Rally Review - Corsica, June 1986
Tragedy repeated in Corsica For the second year in succession tragedy has struck the Lancia…
A shift in emphasis has probably been the most notable aspect of this year’s national racing activities. Indeed, it is now tempting to inquire as to what our “national racing” activities actually are, for while the traditional corners of British motor racing have in the main continued to thrive, it has been the higher echelons of our home racing which have increasingly filled the very limited space beneath the public spotlight. While the competitive elements of the long-standing categories in British racing stand quite sturdily on their own two feet, the crowds at club meetings exhibit a less convincing display of strength, for, quite simply, we have a relatively new, exciting formula which is running away with the show: Aurora AFX British Formula One.

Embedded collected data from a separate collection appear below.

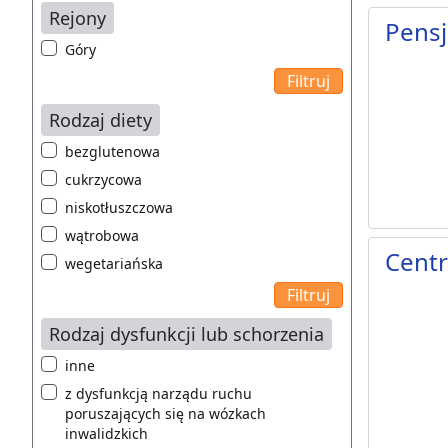
Rejony
Pensj
Góry
Rodzaj diety
bezglutenowa
cukrzycowa
niskotłuszczowa
wątrobowa
Centr
wegetariańska
Rodzaj dysfunkcji lub schorzenia
inne
z dysfunkcją narządu ruchu
poruszających się na wózkach
inwalidzkich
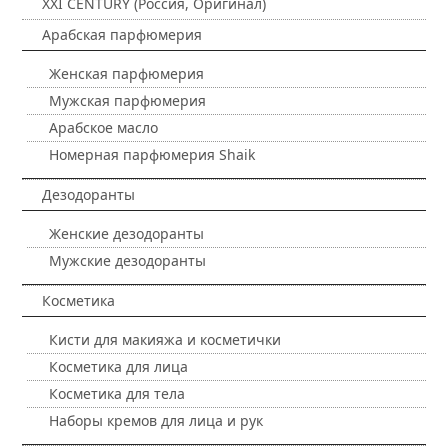
XXI CENTURY (Россия, Оригинал)
Арабская парфюмерия
Женская парфюмерия
Мужская парфюмерия
Арабское масло
Номерная парфюмерия Shaik
Дезодоранты
Женские дезодоранты
Мужские дезодоранты
Косметика
Кисти для макияжа и косметички
Косметика для лица
Косметика для тела
Наборы кремов для лица и рук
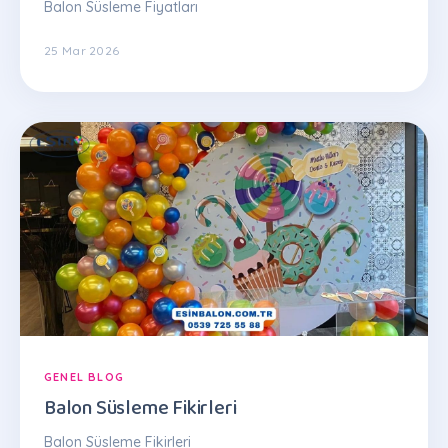
Balon Süsleme Fiyatları
25 Mar 2026
GENEL BLOG
Balon Süsleme Fikirleri
Balon Süsleme Fikirleri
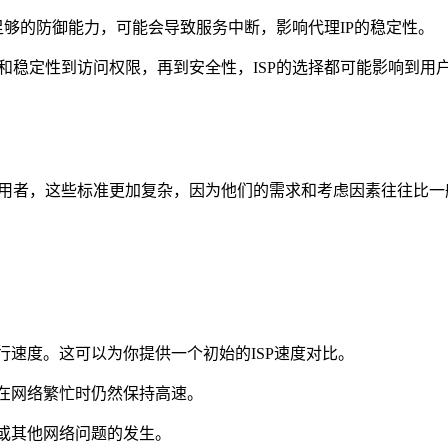
有足够的防御能力，可能会导致服务中断，影响代理IP的稳定性。
速度和稳定性到访问权限，再到安全性，ISP的选择都可能影响到
的使用者，这些标准更加复杂，因为他们的需求和考虑因素往往比一
行速度。这可以为你提供一个初始的ISP速度对比。
够在网络繁忙时仍然保持高速。
断或其他网络问题的发生。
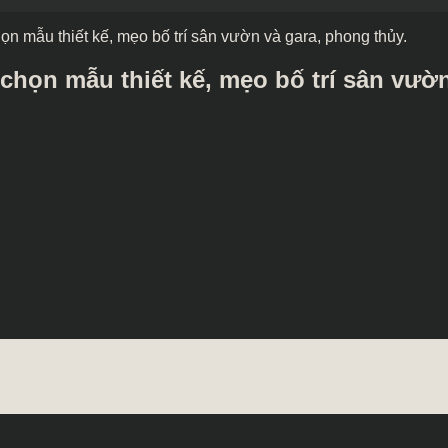
ọn mẫu thiết kế, mẹo bố trí sân vườn và gara, phong thủy.
 chọn mẫu thiết kế, mẹo bố trí sân vườ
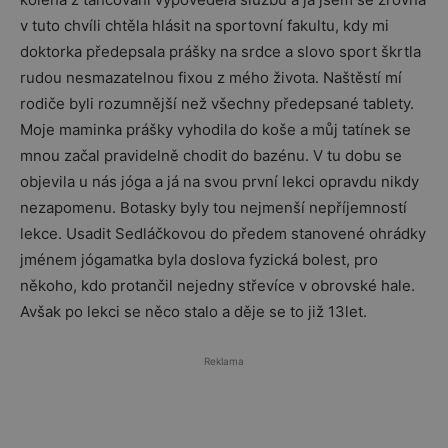
v tuto chvíli chtěla hlásit na sportovní fakultu, kdy mi
doktorka předepsala prášky na srdce a slovo sport škrtla
rudou nesmazatelnou fixou z mého života. Naštěstí mí
rodiče byli rozumnější než všechny předepsané tablety.
Moje maminka prášky vyhodila do koše a můj tatínek se
mnou začal pravidelně chodit do bazénu. V tu dobu se
objevila u nás jóga a já na svou první lekci opravdu nikdy
nezapomenu. Botasky byly tou nejmenší nepříjemností
lekce. Usadit Sedláčkovou do předem stanovené ohrádky
jménem jógamatka byla doslova fyzická bolest, pro
někoho, kdo protančil nejedny střevíce v obrovské hale.
Avšak po lekci se něco stalo a děje se to již 13let.
Reklama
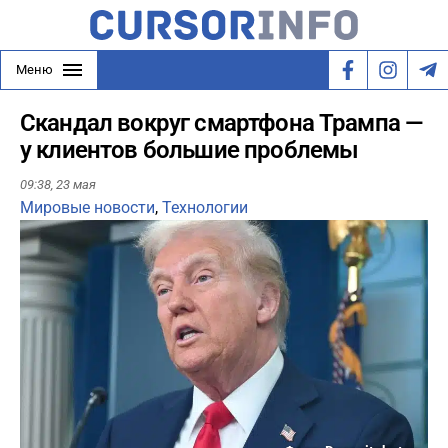
Меню
Скандал вокруг смартфона Трампа —
у клиентов большие проблемы
09:38,
23 мая
Мировые новости
,
Технологии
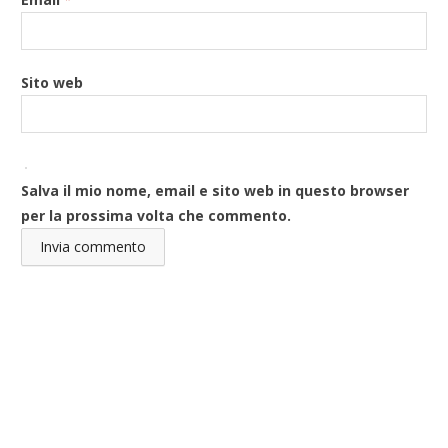
Sito web
Salva il mio nome, email e sito web in questo browser
per la prossima volta che commento.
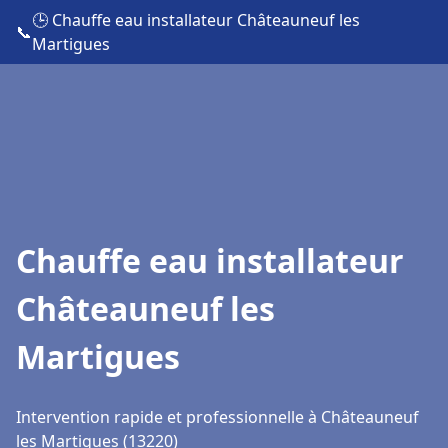
🕒 Chauffe eau installateur Châteauneuf les
📞
Martigues
Chauffe eau installateur
Châteauneuf les
Martigues
Intervention rapide et professionnelle à Châteauneuf
les Martigues (13220)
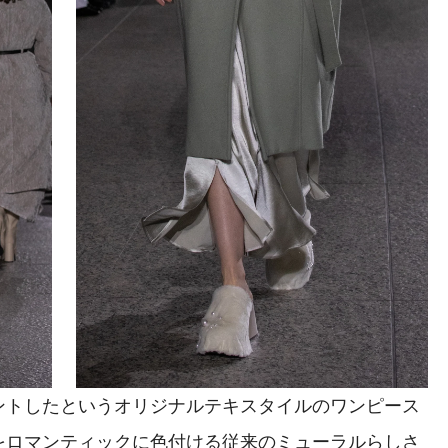
トしたというオリジナルテキスタイルのワンピース
をロマンティックに色付ける従来のミューラルらしさ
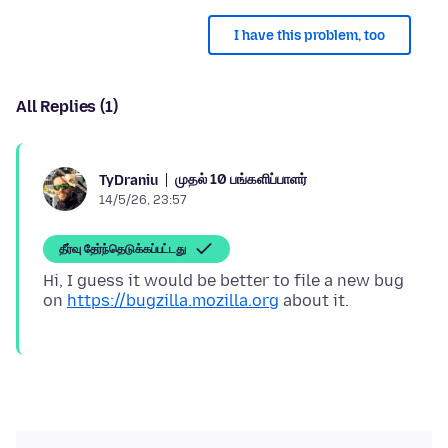
I have this problem, too
All Replies (1)
முதல் 10 பங்களிப்பாளர்
TyDraniu
14/5/26, 23:57
தீர்வு தேர்ந்தெடுக்கப்பட்டது
Hi, I guess it would be better to file a new bug
on
https://bugzilla.mozilla.org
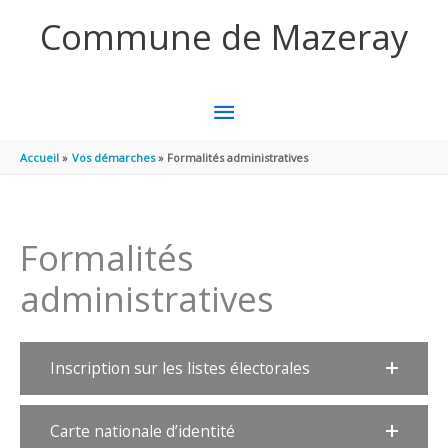
Aller au contenu
Aller au pied de page
Commune de Mazeray
MENU
PRINCIPAL
Accueil
Vos démarches
Formalités administratives
Formalités
administratives
Inscription sur les listes électorales
Carte nationale d’identité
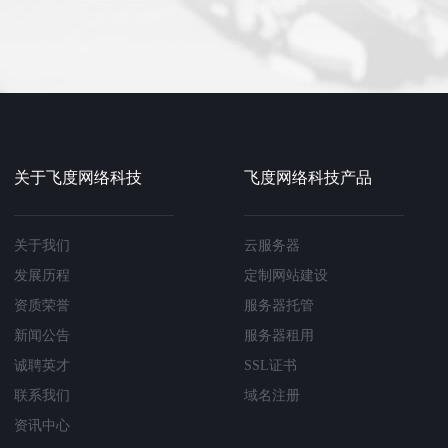
关于飞度网络科技
飞度网络科技产品
关于我们
云服务器
发展历程
定制网站建设
资质荣誉
服务器托管
新闻公告
服务器租用
诚聘英才
SSL证书
联系我们
域名注册
资讯中心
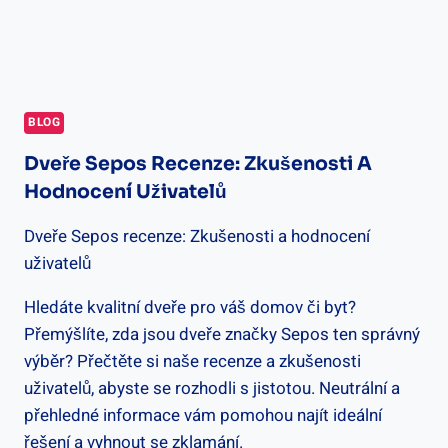
BLOG
Dveře Sepos Recenze: Zkušenosti A
Hodnocení Uživatelů
Dveře Sepos recenze: Zkušenosti a hodnocení
uživatelů
Hledáte kvalitní dveře pro váš domov či byt?
Přemýšlíte, zda jsou dveře značky Sepos ten správný
výběr? Přečtěte si naše recenze a zkušenosti
uživatelů, abyste se rozhodli s jistotou. Neutrální a
přehledné informace vám pomohou najít ideální
řešení a vyhnout se zklamání.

Although a national series, the MCD promoted Aurora F1 circus is very much an international affair, venturing to France, Holland and Belgium for three of its rounds (with a likelihood of even more European meetings next year), and it has been this successor to the ill-fated Group 8 and Formula 5000 categories which has stolen much of the British thunder. This year the racing has not only brought with it the associated glamour and noise linked to those magnetic words “Formula One”, but has also prompted genuinely interesting racing, with more familiar names in the cockpits as an added bonus. The fact that many of the more informed pundits within the sport now seriously view the British F1 series as a potential threat to the far more mature European Formula Two Championship speaks volumes for the immensely promising formula — and the race-going public, too, have appreciated its worth. With such a tasteful main course available on the (as ever somewhat pricey) British racing menu, it is only inevitable that some of the lesser courses have diminished in popularity with the well-fed customers. For the moment, at least, the more traditional, conservative dishes will fade into mundaneness in the shadow of the new, growing formula, although we cannot help suspecting that it may not be too long before our main national series is attracted increasingly onto foreign shores . . .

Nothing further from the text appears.